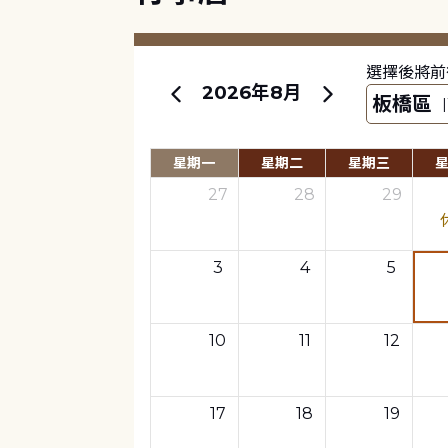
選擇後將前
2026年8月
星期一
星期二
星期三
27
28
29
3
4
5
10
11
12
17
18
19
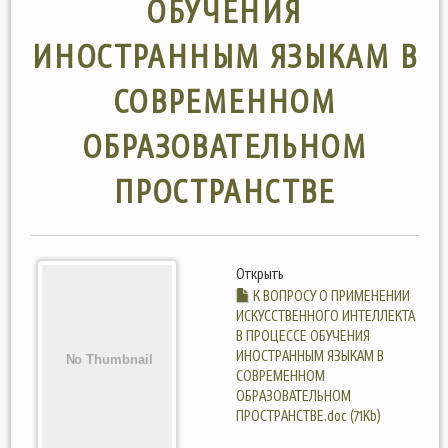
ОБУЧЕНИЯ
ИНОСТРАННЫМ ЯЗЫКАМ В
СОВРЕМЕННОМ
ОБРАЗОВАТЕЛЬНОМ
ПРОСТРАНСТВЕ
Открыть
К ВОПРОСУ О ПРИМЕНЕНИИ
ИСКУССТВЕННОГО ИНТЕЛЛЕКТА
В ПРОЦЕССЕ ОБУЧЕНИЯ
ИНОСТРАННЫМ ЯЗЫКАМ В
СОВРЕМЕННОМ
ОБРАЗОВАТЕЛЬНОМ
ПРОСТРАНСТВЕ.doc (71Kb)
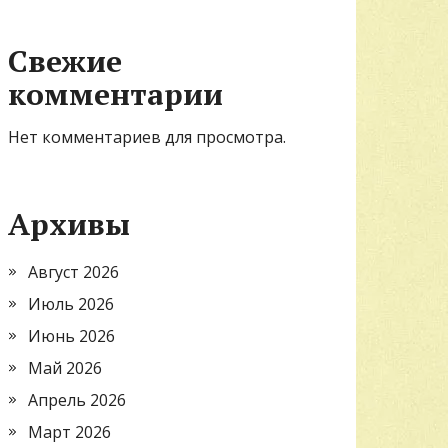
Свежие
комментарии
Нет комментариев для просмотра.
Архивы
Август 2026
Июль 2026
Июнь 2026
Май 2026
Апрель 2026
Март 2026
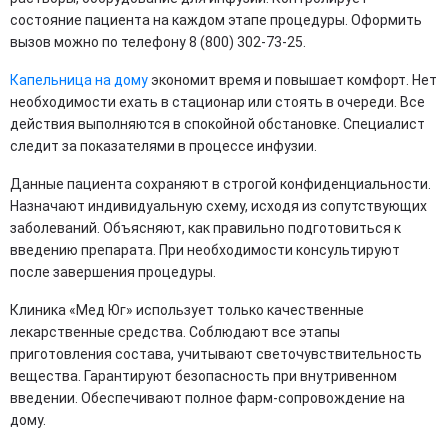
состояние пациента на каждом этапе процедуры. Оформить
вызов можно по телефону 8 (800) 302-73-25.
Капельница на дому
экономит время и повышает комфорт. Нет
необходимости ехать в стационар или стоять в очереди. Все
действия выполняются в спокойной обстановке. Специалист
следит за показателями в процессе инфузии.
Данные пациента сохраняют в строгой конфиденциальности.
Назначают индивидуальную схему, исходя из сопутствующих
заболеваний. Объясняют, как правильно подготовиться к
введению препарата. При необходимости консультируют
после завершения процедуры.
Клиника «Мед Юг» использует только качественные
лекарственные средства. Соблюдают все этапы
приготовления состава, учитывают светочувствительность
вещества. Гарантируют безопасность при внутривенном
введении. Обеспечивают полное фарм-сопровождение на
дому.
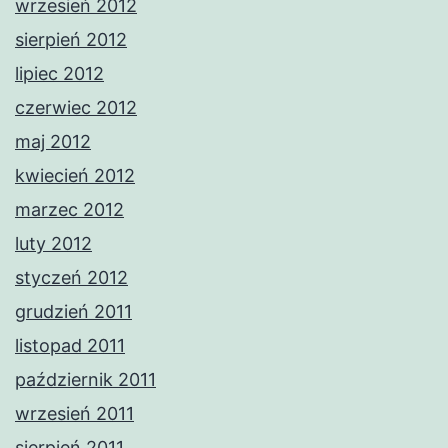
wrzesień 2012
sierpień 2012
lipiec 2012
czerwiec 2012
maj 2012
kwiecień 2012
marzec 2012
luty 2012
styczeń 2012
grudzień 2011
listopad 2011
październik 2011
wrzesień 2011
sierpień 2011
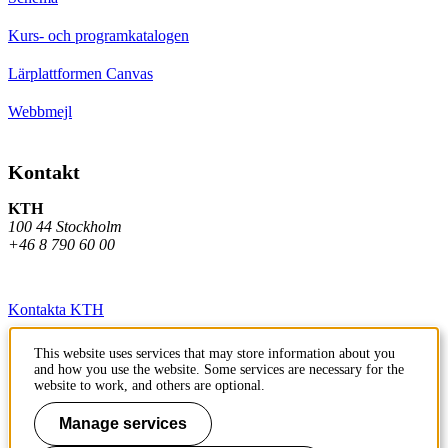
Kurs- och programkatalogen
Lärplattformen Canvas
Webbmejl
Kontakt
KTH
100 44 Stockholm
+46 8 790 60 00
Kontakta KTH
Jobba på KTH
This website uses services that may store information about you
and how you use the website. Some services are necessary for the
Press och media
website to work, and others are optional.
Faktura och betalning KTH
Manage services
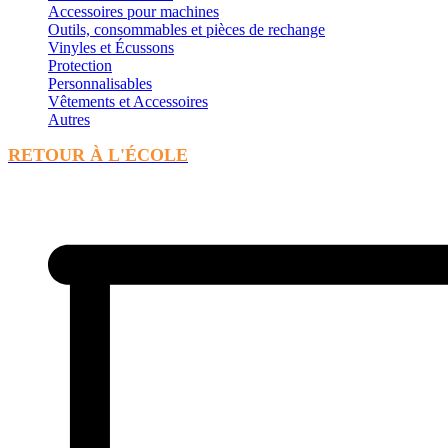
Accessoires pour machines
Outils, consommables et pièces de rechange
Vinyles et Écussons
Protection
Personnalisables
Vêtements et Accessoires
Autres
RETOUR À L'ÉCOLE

■ ■ ■ ■ ■ ■ ■

[What you need to do] Word for word, restate all of the data, but do not copy the pictures.

[Task result]
選擇後將前
2026年8月
星期一
星期二
星期三
27
28
29
3
4
5
10
11
12
17
18
19
ОБУЧЕНИЯ
ИНОСТРАННЫМ ЯЗЫКАМ В
СОВРЕМЕННОМ
ОБРАЗОВАТЕЛЬНОМ
ПРОСТРАНСТВЕ
Открыть
К ВОПРОСУ О ПРИМЕНЕНИИ
ИСКУССТВЕННОГО ИНТЕЛЛЕКТА
В ПРОЦЕССЕ ОБУЧЕНИЯ
ИНОСТРАННЫМ ЯЗЫКАМ В
СОВРЕМЕННОМ
ОБРАЗОВАТЕЛЬНОМ
ПРОСТРАНСТВЕ.doc (71Kb)
Свежие
комментарии
Нет комментариев для просмотра.
Архивы
Август 2026
Июль 2026
Июнь 2026
Май 2026
Апрель 2026
Март 2026
состояние пациента на каждом этапе процедуры. Оформить
вызов можно по телефону 8 (800) 302-73-25.
Капельница на дому
экономит время и повышает комфорт. Нет
необходимости ехать в стационар или стоять в очереди. Все
действия выполняются в спокойной обстановке. Специалист
следит за показателями в процессе инфузии.
Данные пациента сохраняют в строгой конфиденциальности.
Назначают индивидуальную схему, исходя из сопутствующих
заболеваний. Объясняют, как правильно подготовиться к
введению препарата. При необходимости консультируют
после завершения процедуры.
Клиника «Мед Юг» использует только качественные
лекарственные средства. Соблюдают все этапы
приготовления состава, учитывают светочувствительность
вещества. Гарантируют безопасность при внутривенном
введении. Обеспечивают полное фарм-сопровождение на
дому.
wrzesień 2012
sierpień 2012
lipiec 2012
czerwiec 2012
maj 2012
kwiecień 2012
marzec 2012
luty 2012
styczeń 2012
grudzień 2011
listopad 2011
październik 2011
wrzesień 2011
sierpień 2011
Kurs- och programkatalogen
Lärplattformen Canvas
Webbmejl
Kontakt
KTH
100 44 Stockholm
+46 8 790 60 00
Kontakta KTH
Jobba på KTH
This website uses services that may store information about you
and how you use the website. Some services are necessary for the
Press och media
website to work, and others are optional.
Faktura och betalning KTH
Manage services
Accessoires pour machines
Outils, consommables et pièces de rechange
Vinyles et Écussons
Protection
Personnalisables
Vêtements et Accessoires
Autres
RETOUR À L'ÉCOLE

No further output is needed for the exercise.